A leading AI company partnered with iMerit to scale human feedback workflows that improved the performance and reliability of its image generation model.
The client, a fast-growing AI company developing an advanced image generation and editing model, needed large volumes of structured human feedback to refine model outputs. As the model scaled, so did the need for high-quality comparison data, edit identification workflows, and multi-rater preference judgments.
The work required nuanced human evaluation and more than simple object labeling. Annotators needed to compare image outputs, identify meaningful visual differences, and provide structured feedback to improve model training. The client also required rapid turnaround cycles, high throughput, and consistent high quality standards – all without over-constraining subjective human judgment.
Existing internal workflows could not support the required scale or speed. The client needed a partner capable of rapidly deploying structured human-in-the-loop operations while maintaining data clarity and IP integrity.

“iMerit helped us scale human-in-the-loop evaluation for our
image generation models.”- Principal ML Engineer
To support the client’s rapidly evolving image generation model, we built a scalable human-in-the-loop program designed for speed, flexibility, and quality at volume. Rather than treating each workflow as a standalone effort, we implemented a structured operating model that could support multiple concurrent projects while adapting to shifting requirements.
We rapidly mobilized specialist image reviewers and design talent to power evaluation, annotation, and high-volume data generation. Work was executed in sprint-based cycles, allowing us to iterate quickly while maintaining throughput targets.

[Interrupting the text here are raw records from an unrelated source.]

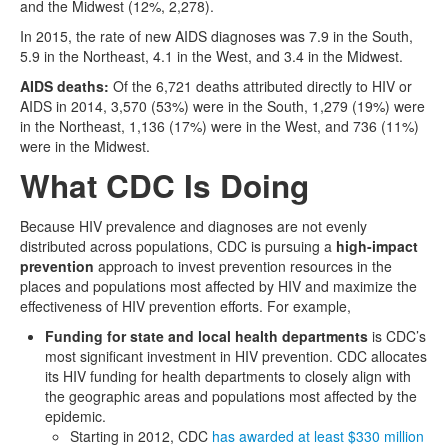
and the Midwest (12%, 2,278).
In 2015, the rate of new AIDS diagnoses was 7.9 in the South,
5.9 in the Northeast, 4.1 in the West, and 3.4 in the Midwest.
AIDS deaths:
Of the 6,721 deaths attributed directly to HIV or
AIDS in 2014, 3,570 (53%) were in the South, 1,279 (19%) were
in the Northeast, 1,136 (17%) were in the West, and 736 (11%)
were in the Midwest.
What CDC Is Doing
Because HIV prevalence and diagnoses are not evenly
distributed across populations, CDC is pursuing a
high-impact
prevention
approach to invest prevention resources in the
places and populations most affected by HIV and maximize the
effectiveness of HIV prevention efforts. For example,
Funding for state and local health departments
is CDC’s
most significant investment in HIV prevention. CDC allocates
its HIV funding for health departments to closely align with
the geographic areas and populations most affected by the
epidemic.
Starting in 2012, CDC
has awarded at least $330 million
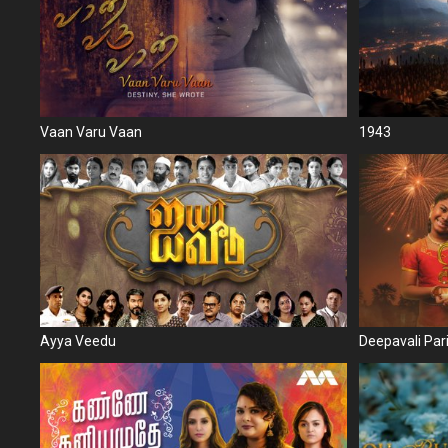
Vaan Varu Vaan
1943
Ayya Veedu
Deepavali Par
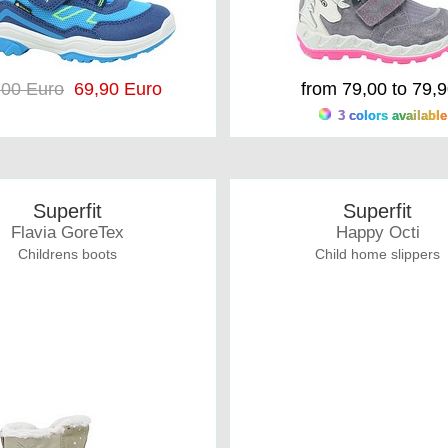
,00 Euro
69,90 Euro
from 79,00 to 79,
3 colors available
Superfit
Superfit
Flavia GoreTex
Happy Octi
Childrens boots
Child home slippers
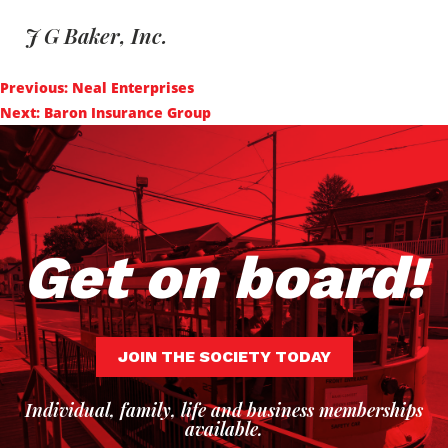
J G Baker, Inc.
Post
Previous:
Neal Enterprises
navigation
Next:
Baron Insurance Group
Get on board!
JOIN THE SOCIETY TODAY
Individual, family, life and business memberships
available.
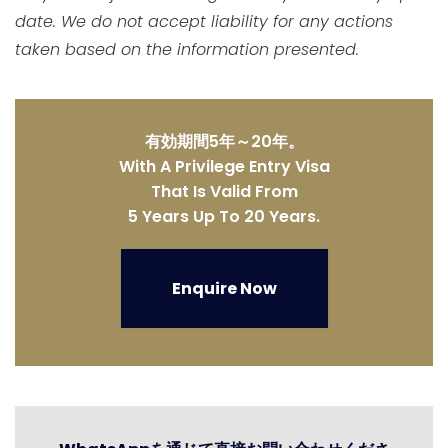
date. We do not accept liability for any actions
taken based on the information presented.
有効期間5年～20年。
With A Privilege Entry Visa
That Is Valid From
5 Years Up To 20 Years.
Enquire Now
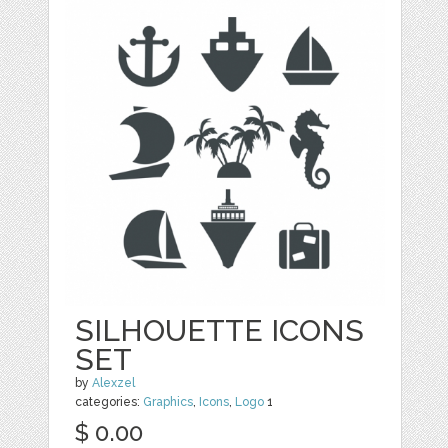
SILHOUETTE ICONS
SET
by
Alexzel
categories:
Graphics
,
Icons
,
Logo
1
$ 0.00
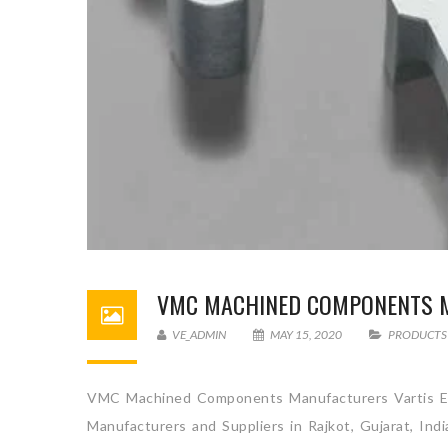
VMC MACHINED COMPONENTS 
VE_ADMIN
MAY 15, 2020
PRODUCTS
VMC Machined Components Manufacturers Vartis En
Manufacturers and Suppliers in Rajkot, Gujarat, Ind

As requirements evolved, we configured and refined workflows in Ango to support hundreds of thousands of tasks across diverse task types, enabling seamless task distribution, tracking, and quality oversight.

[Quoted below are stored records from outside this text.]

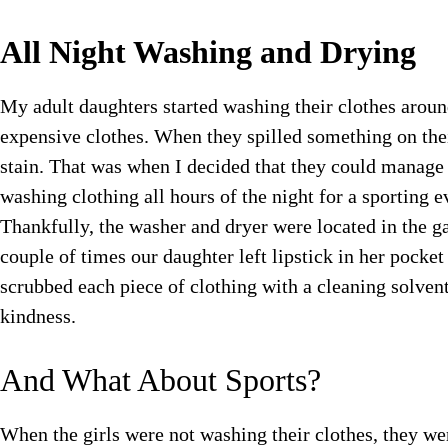
All Night Washing and Drying
My adult daughters started washing their clothes arou
expensive clothes. When they spilled something on the
stain. That was when I decided that they could manage
washing clothing all hours of the night for a sporting 
Thankfully, the washer and dryer were located in the g
couple of times our daughter left lipstick in her pock
scrubbed each piece of clothing with a cleaning solvent
kindness.
And What About Sports?
When the girls were not washing their clothes, they wer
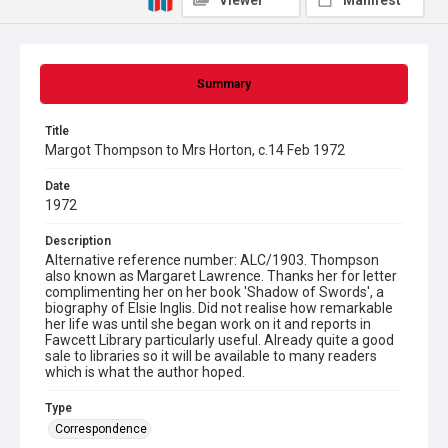
Viewer
Manifest
Summary
Title
Margot Thompson to Mrs Horton, c.14 Feb 1972
Date
1972
Description
Alternative reference number: ALC/1903. Thompson
also known as Margaret Lawrence. Thanks her for letter
complimenting her on her book 'Shadow of Swords', a
biography of Elsie Inglis. Did not realise how remarkable
her life was until she began work on it and reports in
Fawcett Library particularly useful. Already quite a good
sale to libraries so it will be available to many readers
which is what the author hoped.
Type
Correspondence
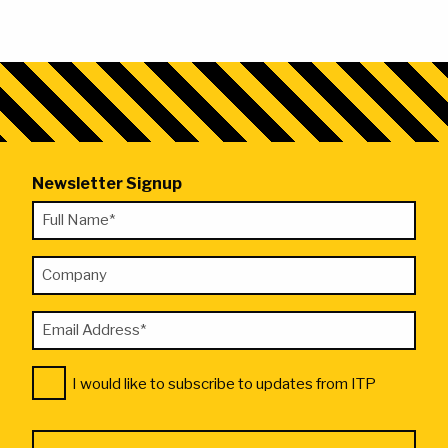
Newsletter Signup
"
Full
*
Name
"
Company
*
indicates
required
Email
fields
Address
Consent
*
I would like to subscribe to updates from ITP
*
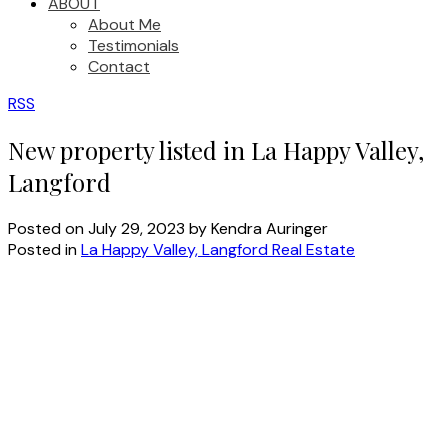
ABOUT
About Me
Testimonials
Contact
RSS
New property listed in La Happy Valley,
Langford
Posted on
July 29, 2023
by
Kendra Auringer
Posted in
La Happy Valley, Langford Real Estate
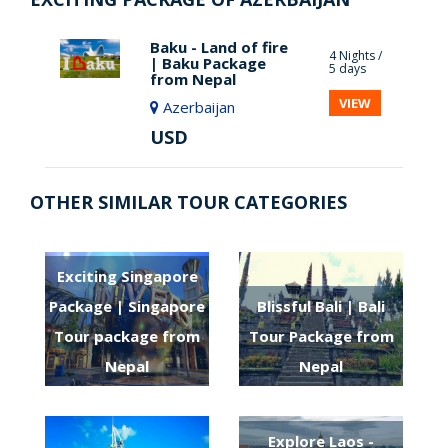
Baku - Land of fire
4 Nights /
| Baku Package
5 days
from Nepal
VIEW
Azerbaijan
USD
OTHER SIMILAR TOUR CATEGORIES
Exciting Singapore
Package | Singapore
Blissful Bali | Bali
Tour package from
Tour Package from
Nepal
Nepal
Explore Laos -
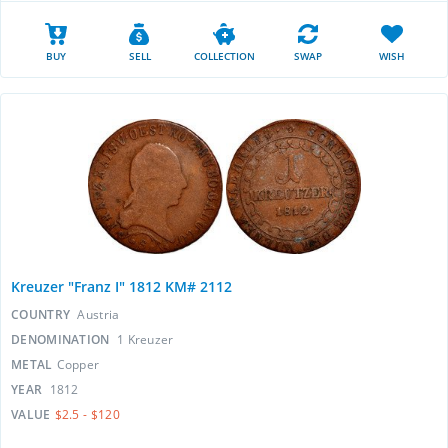
BUY
SELL
COLLECTION
SWAP
WISH
Kreuzer "Franz I" 1812 KM# 2112
COUNTRY
Austria
DENOMINATION
1 Kreuzer
METAL
Copper
YEAR
1812
VALUE
$2.5 - $120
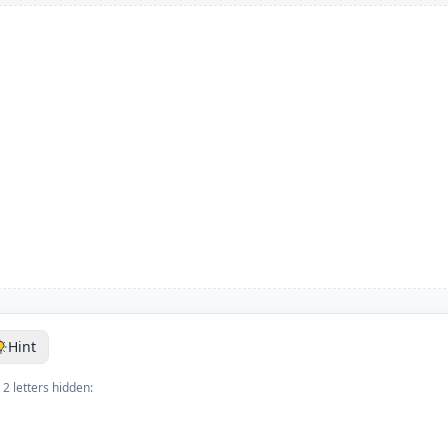
Hint
 2 letters hidden:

To ensure consistency at scale, we embedded calibration and QC loops across the program, supporting multi-rater preference modeling while allowing for appropriate subjectivity in evaluation tasks. Governance mechanisms were refined over time to balance speed with defensible quality standards.
The result was an agile, repeatable delivery framework capable of scaling rapidly, integrating with the client’s internal tooling where needed, and sustaining high-volume execution across complex and evolving model training initiatives.